MASSPIRG Education Fund and Environment Massachusetts Research & Policy Center urged parents and teachers to put the new toolkit on their “back to school” reading list.
“Our kids deserve safe drinking water at school,” said Ben Hellerstein, State Director for the Environment Massachusetts Research & Policy Center. “We want to give parents, teachers, and school administrators the tools they need to ‘get the lead out.’”
“At a time when we have driverless cars and 3D printers, we should not tolerate a system that delivers lead-laden water to anyone, let alone our children,” said Deirdre Cummings, Consumer Program Director for MASSPIRG Education Fund. “Luckily, this is one problem we know how to fix. We just need to do it.”
More and more schools are finding lead in their water. In Massachusetts, tests have shown lead contamination in nearly half of 67,000 water samples collected at schools.
Moreover, such confirmed cases of lead-laced water are likely just the tip of the iceberg. As noted in the toolkit, most schools built before 2014 have plumbing or fixtures that can leach lead into drinking water. And at some older schools, the service lines that bring water from the mains in the street into buildings are made entirely of lead.
"Our children come to school to learn and develop their minds,” said Jennifer Francioso, President of the Massachusetts PTA. "In order for our kids to succeed, we need to provide a safe and healthy environment — and that includes drinking water free from lead."
The toolkit includes a fact sheet, a video, sample materials to press for action, and links to additional resources, especially on technical questions like proper testing.
School districts are largely left to address lead contamination on their own, as current state law does little to prevent children’s drinking water from becoming laced with lead at school.
Earlier this year, the Environment Massachusetts Research & Policy Center and MASSPIRG Education Fund gave Massachusetts a grade of D in addressing this threat to children’s health.
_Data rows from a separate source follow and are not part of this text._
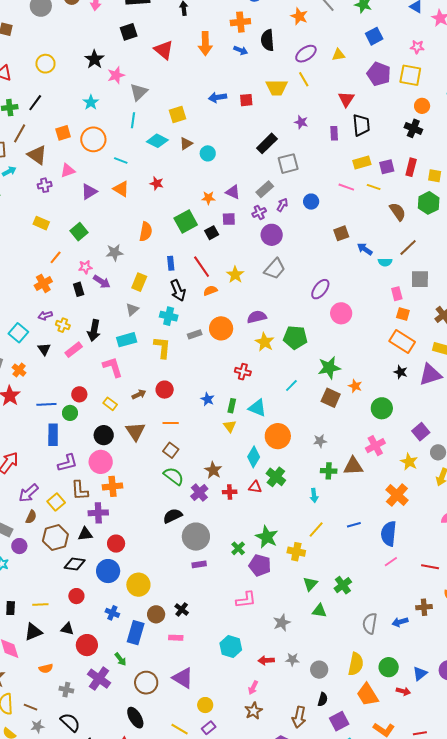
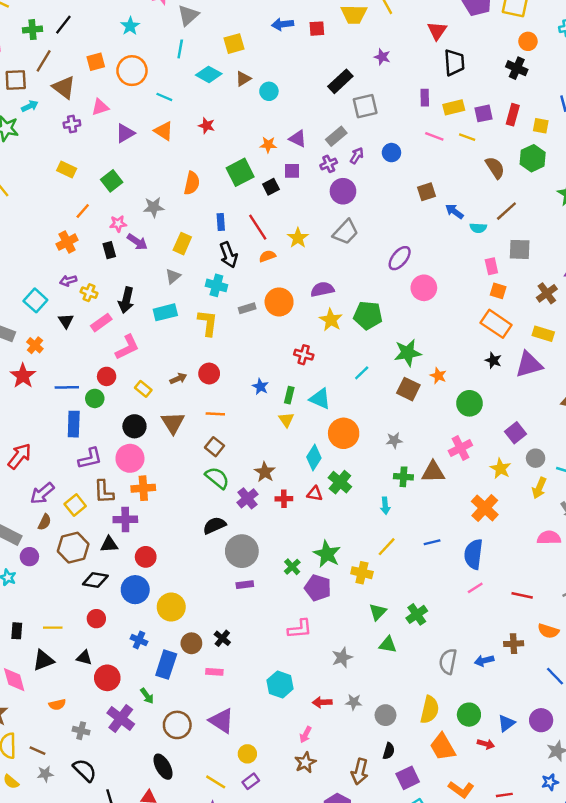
purple rectangle: (334, 133) -> (425, 98), moved
pink L-shape: (113, 367) -> (127, 347), moved, turned 80

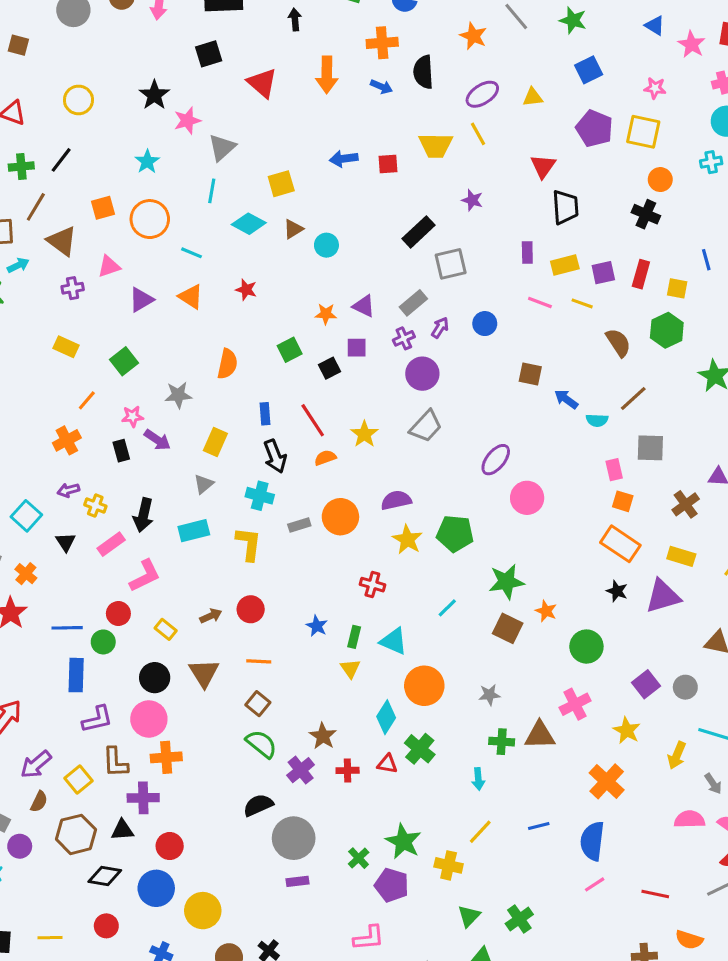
green square: (240, 172) -> (290, 350), size x0.7
brown square: (427, 192) -> (530, 374), turned 30
gray circle: (536, 458) -> (685, 687), moved

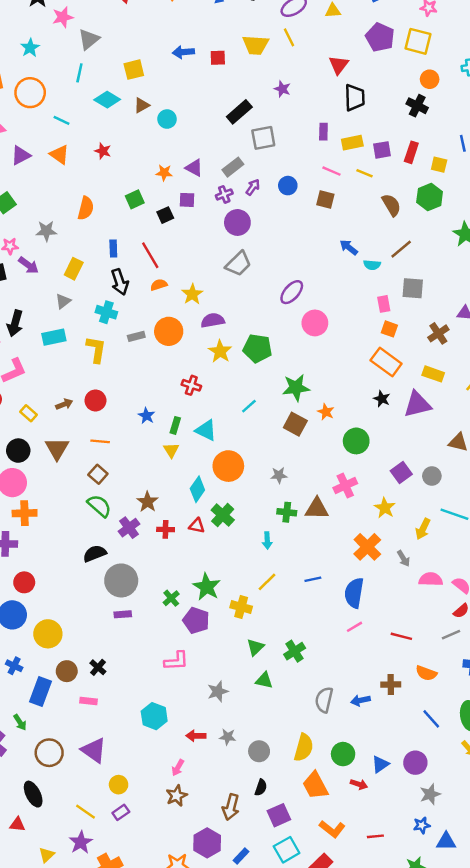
brown square: (530, 374) -> (325, 199), moved
yellow star: (364, 434) -> (192, 294), moved
gray arrow: (713, 784) -> (403, 558), moved

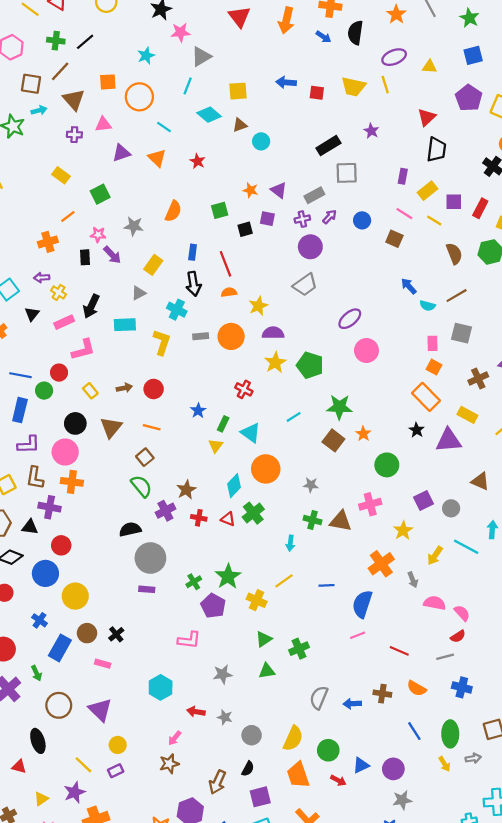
yellow rectangle: (352, 143) -> (428, 191), turned -36
green triangle: (264, 680) -> (267, 671), turned -30

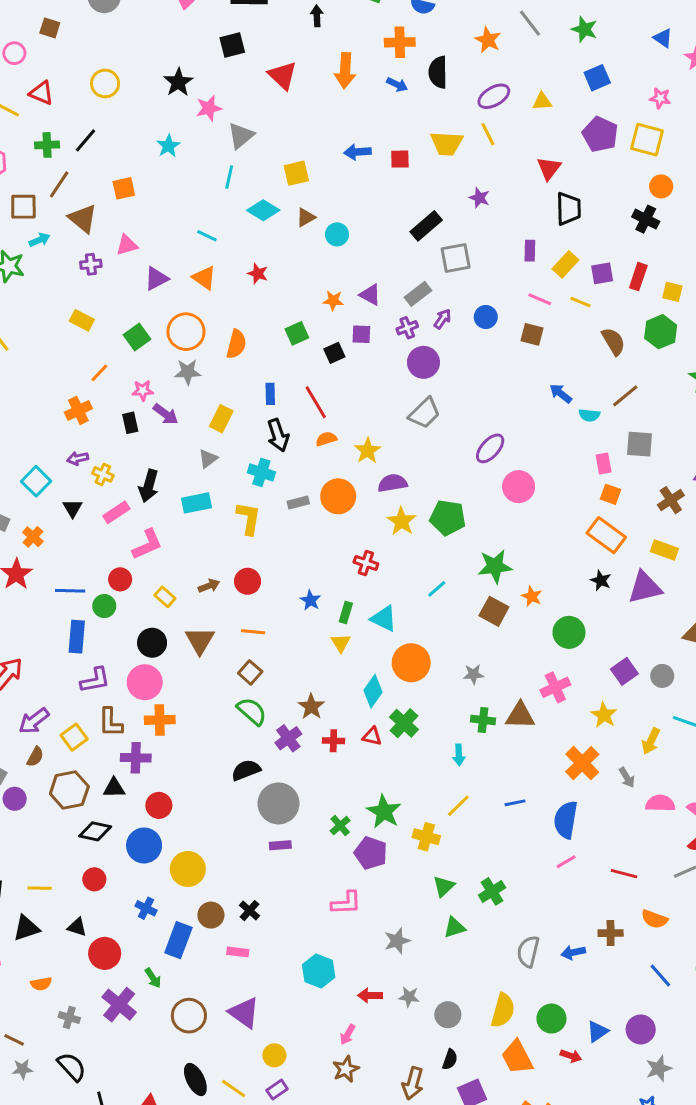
orange circle: (139, 97) -> (186, 332), moved
black ellipse: (38, 741) -> (195, 1079), moved

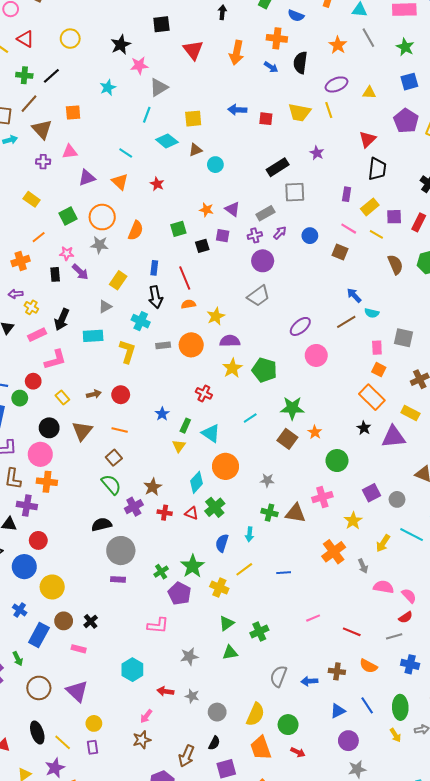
brown line: (625, 396) -> (346, 322), moved
blue semicircle: (566, 820) -> (222, 543), moved, size x0.7
blue triangle: (597, 1031) -> (338, 711), moved
purple rectangle: (277, 1090) -> (92, 747), turned -72

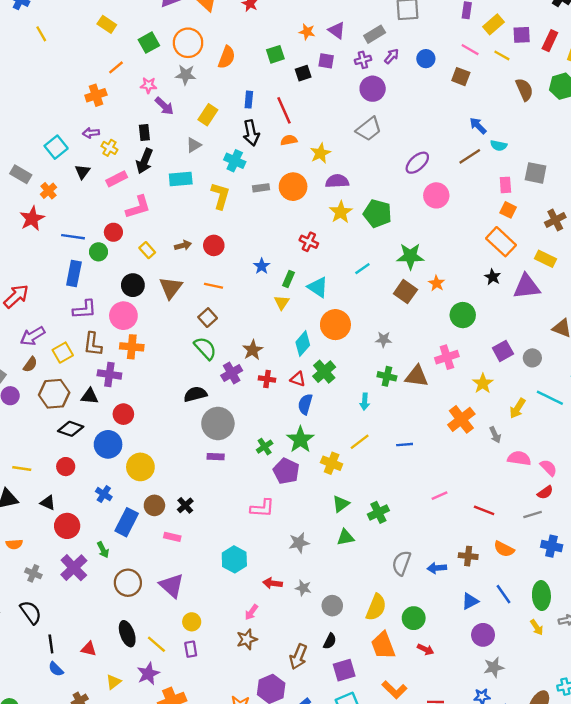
black rectangle: (55, 274) -> (144, 133), moved
blue semicircle: (222, 543) -> (305, 404), moved

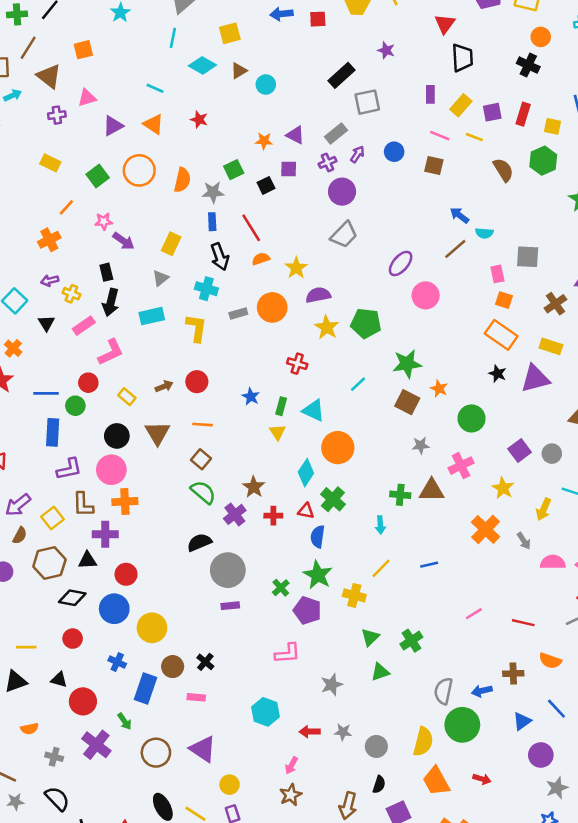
gray star: (186, 75) -> (213, 192), moved
gray star: (384, 339) -> (421, 445), moved
green circle: (414, 618) -> (462, 725), moved, size x1.4

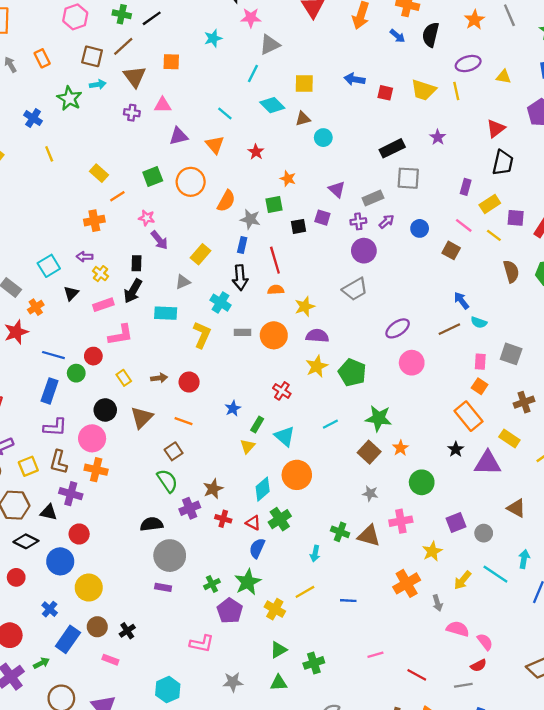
orange star: (264, 141) -> (288, 179), moved
yellow rectangle: (50, 163) -> (99, 173), moved
green arrow: (125, 721) -> (41, 663), turned -98

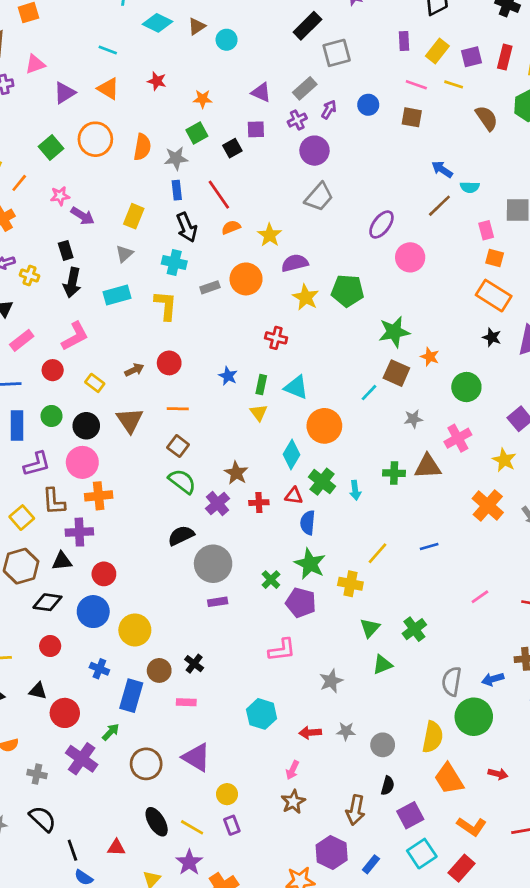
pink rectangle: (103, 305) -> (22, 340), moved
green circle: (76, 373) -> (52, 416), moved
cyan line: (330, 424) -> (369, 393), moved
cyan arrow: (315, 554) -> (355, 490), moved

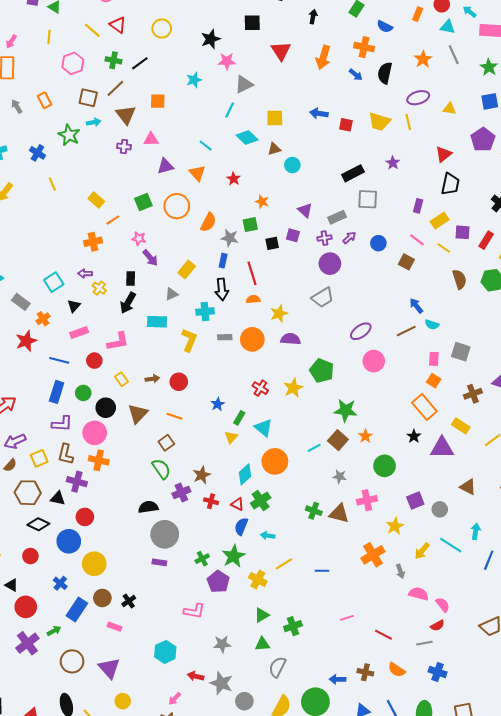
cyan cross: (174, 262) -> (205, 312), turned -36
yellow star: (306, 297) -> (293, 388), moved
cyan arrow: (355, 490) -> (268, 536), moved, turned 88
gray semicircle: (452, 681) -> (277, 667), moved
gray star: (346, 731) -> (221, 683), size x1.6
While the Massachusetts Department of Environmental Protection has coordinated an extensive voluntary testing program to identify lead contamination in water at schools, the state has not yet adopted measures to require the replacement of lead service lines or the installation of filters where lead is detected.
“Our children need safe drinking water,” said Hellerstein. “As our kids head back to school, let’s work together to protect their health by eliminating lead from our water.”